Louis van Gaal has been rigid with his tactics thus far, sticking with his 3-4-1-2 throughout the competition. Against the US, the Dutch sat off the American centre backs and pounced on loose balls to counter attack with devastating consequences. Van Gaal has admitted the style of football isn’t pretty to watch, but it is highly effective for progression in tournaments. His theory will be put to the test here against their toughest opposition since arriving in Qatar.
The key to the Netherlands progressing comes from another mistake-free game from his five defenders, and Denzel Dumfries and Daley Blind having strong games offensively from wing-back positions. In attack, Cody Gakpo had his best all-round game against the US, next to Memphis Depay, who is so key to how the Netherlands can produce chances with guile on the break. Expect an almost unchanged line-up from van Gaal apart from a tweak or two in midfield.
Another nerve-wracking game which is almost too close to call can be expected on Friday, with Van Gaal hoping his side’s tactical discipline and prowess on the counter will be enough to see them through. The presence of an in-form Lionel Messi on the Argentina side just tips the balance in their favour, though, and another strong performance may prove crucial in their efforts to advance to the last four.

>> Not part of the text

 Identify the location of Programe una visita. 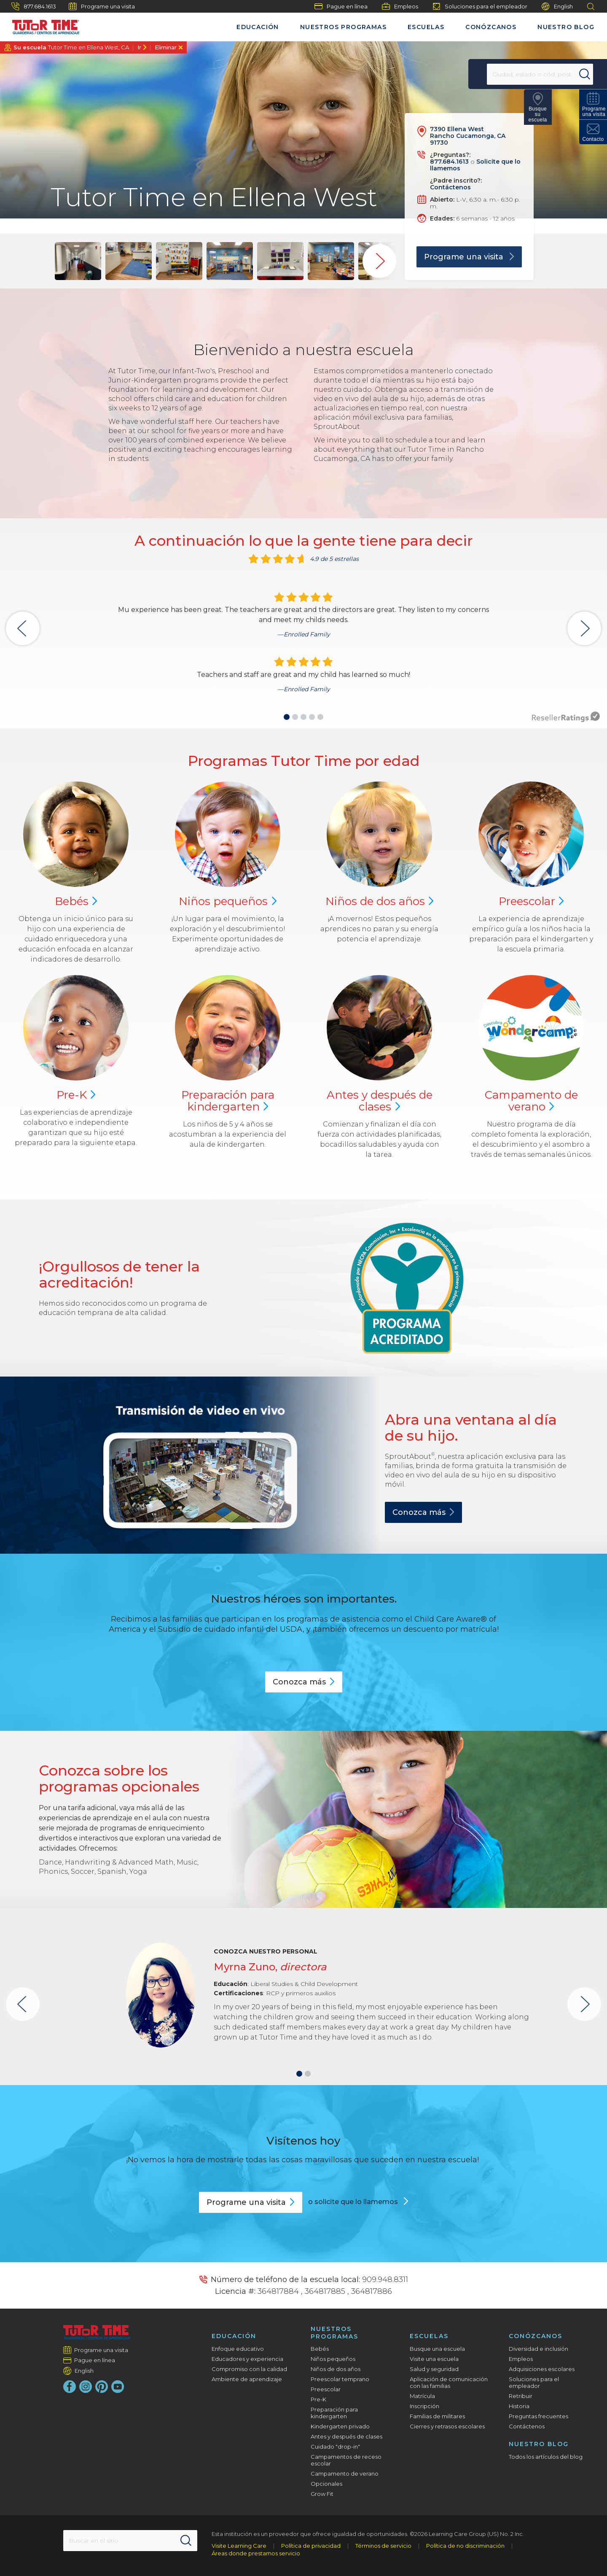 (102, 6).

Timber committed three fouls as he looked to keep the USA at bay in the last 16. The Ajax defender is a combative player, who wins a lot of duels on the ground just in front of the defensive line. Van Gaal likes Timber in his back five as someone who is more technical yet still physical. Expect Timber to step up from the back line to try to win more duels again against a fired-up Argentina, which may lead to at least two fouls over the course of the game.
What could be the Netherlands’ undoing here is the inevitable Messi involvement. Whilst Argentina have hardly sparkled so far in this World Cup (the loss to Saudi Arabia in particular being a wake-up call), they have been able to see themselves past Poland and Mexico when they sat in a defensive shape. Messi waltzes around the pitch, selecting his moment to pounce. There are some great players around him in this team, but undoubtedly it’ll be Messi to be the one to come up with the goods on the biggest stage.

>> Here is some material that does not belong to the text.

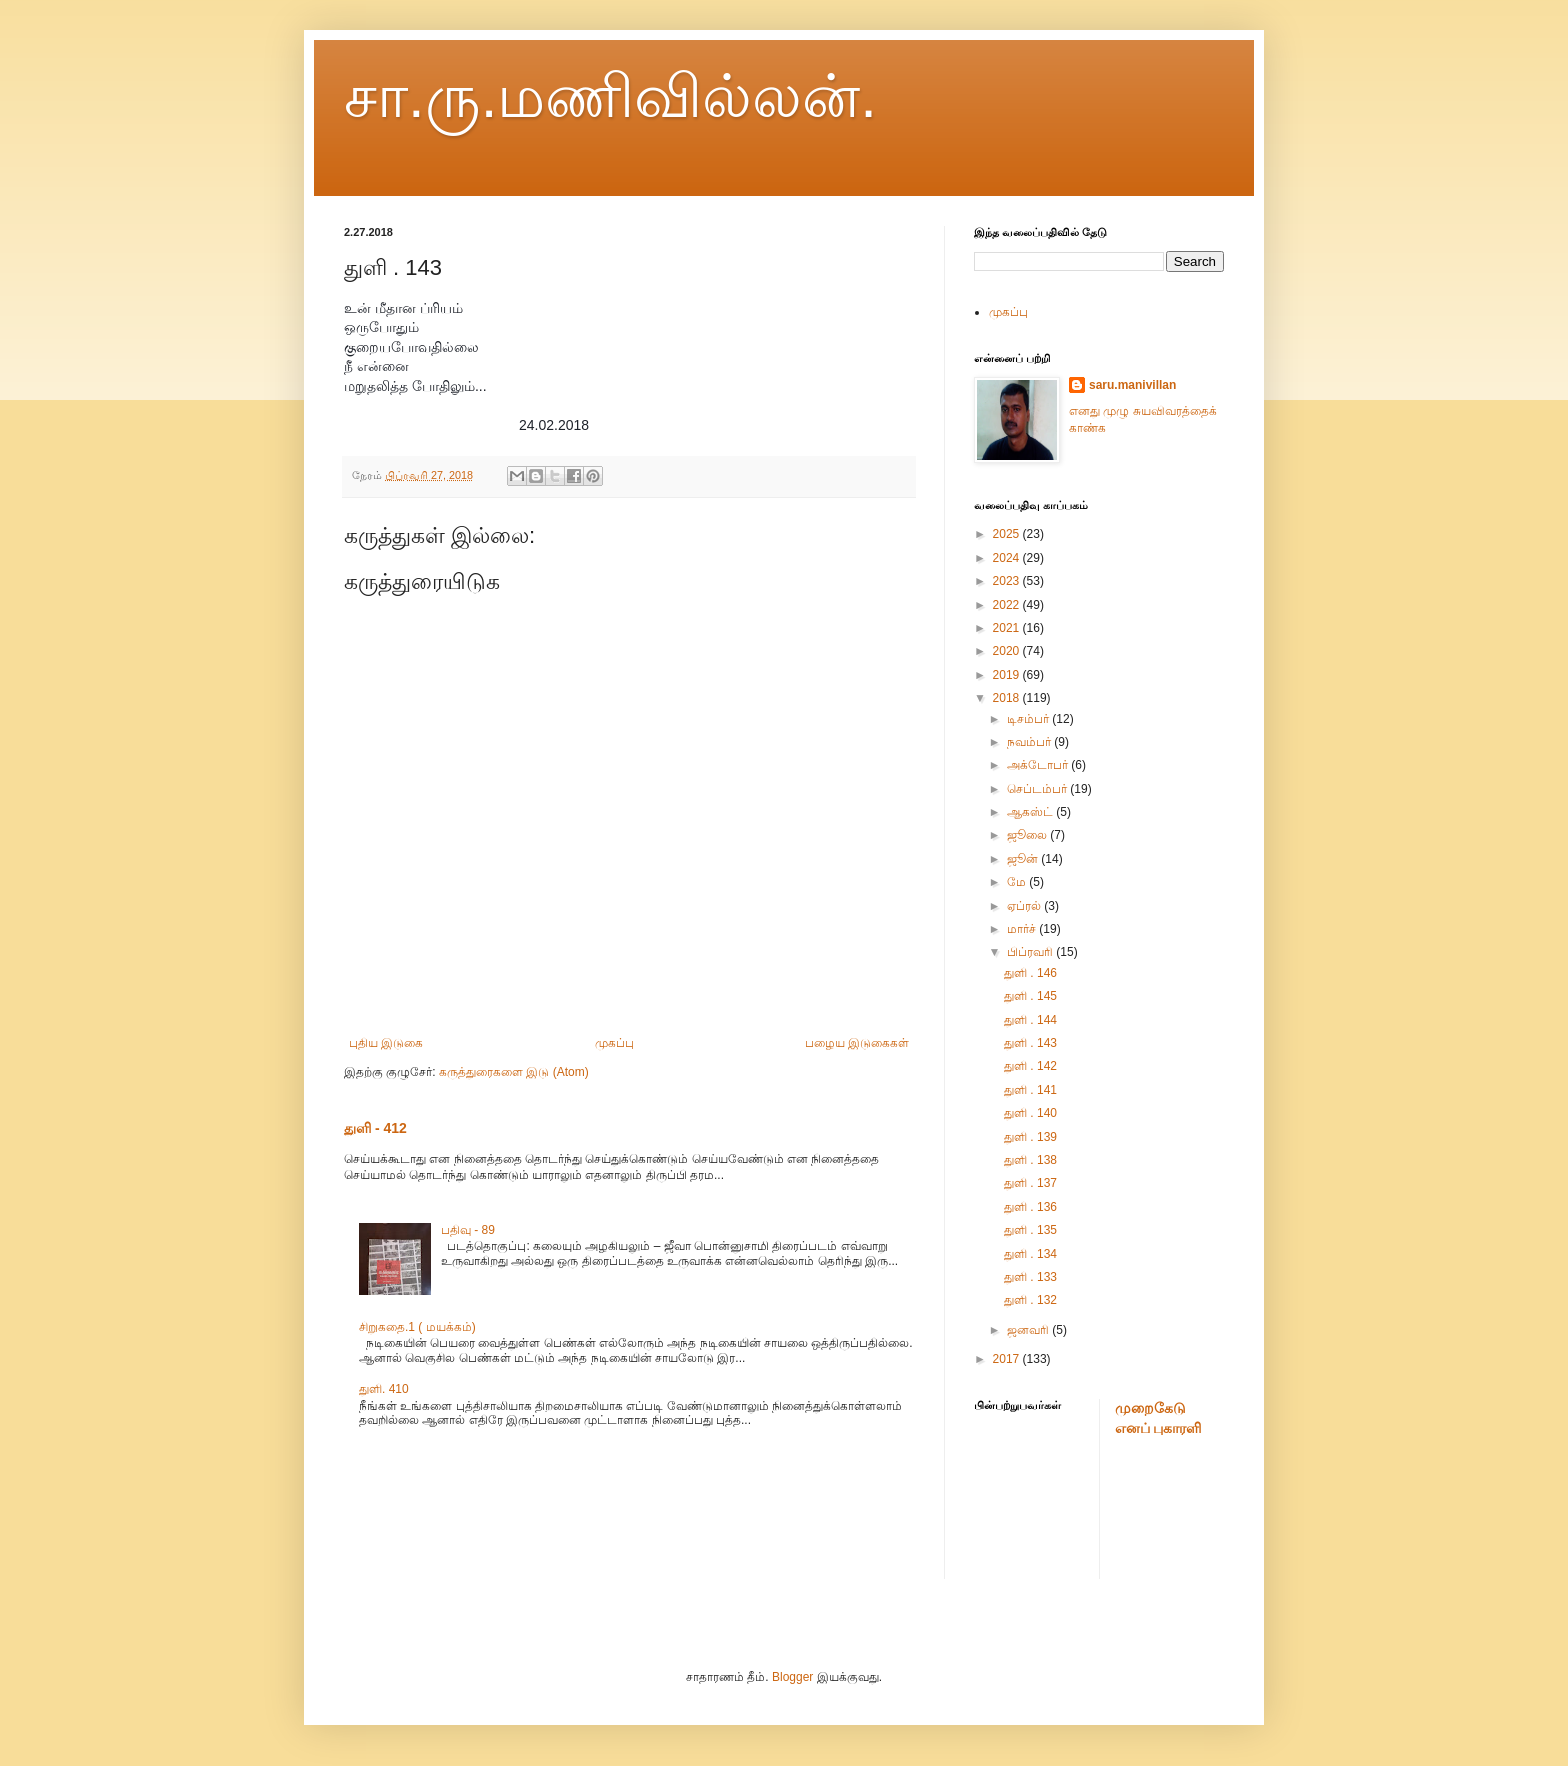 The height and width of the screenshot is (1766, 1568). I want to click on துளி . 137, so click(1030, 1183).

Benfica midfielder Enzo Fernandez has emerged as one of Argentina’s most reliable players this World Cup, excelling in both attack and defence to provide a formidable presence in the engine room.
With Netherlands likely to line up deep in their own half Fernandez will enjoy plenty of time on the ball, and he knows exactly how to use it. In his two starts so far in Qatar he has averaged more than 90 attempted passes over 90 minutes, and has a great chance to break that mark again on Friday.
Memphis is pivotal to what the Netherlands can create on the counter attack. Sometimes selfish, the Barcelona forward loves taking on defenders to get a shot away from a range of positions in and around the penalty area. Expect the Netherlands to sit in their deep shape again on Friday, but the pace and trickery on the counter attack will be their avenue to the next round. Occasionally, Memphis is wasteful, but it’s his brave choices that can lead to opportunities for the Dutch. He takes free-kicks, too.